CBL Corp FPO (ASX: CBL) shares were in focus on Monday after the specialist insurance company filed a trading update with the ASX.
CBL Corporation is a $700 million specialist insurance and reinsurance company with offices around the world, including in parts of Europe and New Zealand.
This morning, CBL Corp announced that revenue for its 2017 financial year would be 35% higher than last year, up from its previous guidance of between 12% and 15% growth.
Unfortunately, a $100 million adjustment to its future claims reserves and a $44 million write-off of receivables will push the group towards a loss between $75 million to $85 million for its full year.
These “one-off” items are a result of the long-tail in its French construction insurance business and a detailed examination of its SFS business, CBL Corp said.
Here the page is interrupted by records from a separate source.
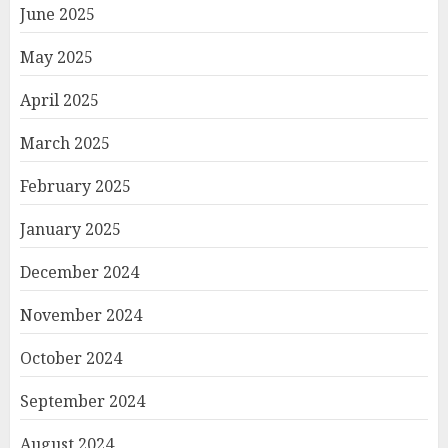
June 2025
May 2025
April 2025
March 2025
February 2025
January 2025
December 2024
November 2024
October 2024
September 2024
August 2024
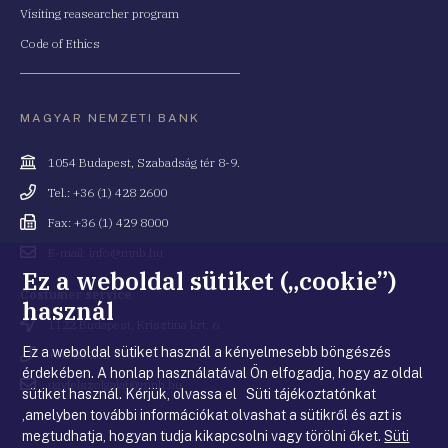
Visiting reasearcher program
Code of Ethics
MAGYAR NEMZETI BANK
Cím
1054 Budapest, Szabadság tér 8-9.
Telefonszám
Tel.: +36 (1) 428 2600
Fax
Fax: +36 (1) 429 8000
Email
E-mail: info@mnb.hu
cím
Ez a weboldal sütiket („cookie”)
Costumer service
használ
Cím
1122 Budapest, Krisztina krt. 6.
Ez a weboldal sütiket használ a kényelmesebb böngészés
Telefonszám
+36 80 203 776
érdekében. A honlap használatával Ön elfogadja, hogy az oldal
Email
ugyfelszolgalat@mnb.hu
sütiket használ. Kérjük, olvassa el Süti tájékoztatónkat
cím
,amelyben további információkat olvashat a sütikről és azt is
megtudhatja, hogyan tudja kikapcsolni vagy törölni őket.
Süti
“Of the approx. $100m reserve adjustment, less than $10m is in respect of the FY17 year,” CBL Corp noted. “Normalising prior year components of the future claims reserve strengthening, CBL expects its underlying overall Combined Loss Ratio across the Group will be consistent across the current and prior years.”
However, as a result of the adjustments, CBL Corp will require a capital raising to bolster its capital position. It will update the market in time.
“The reserve strengthening is required and although disappointing, clearly the recommended levels of reserving for our French products have been too low in the past,” CBL Group CEO, Peter Harris said.
“The better visibility over our data from this long-tail business provides more certainty and allows better focus on optimising levels of capital deployed to write this business.”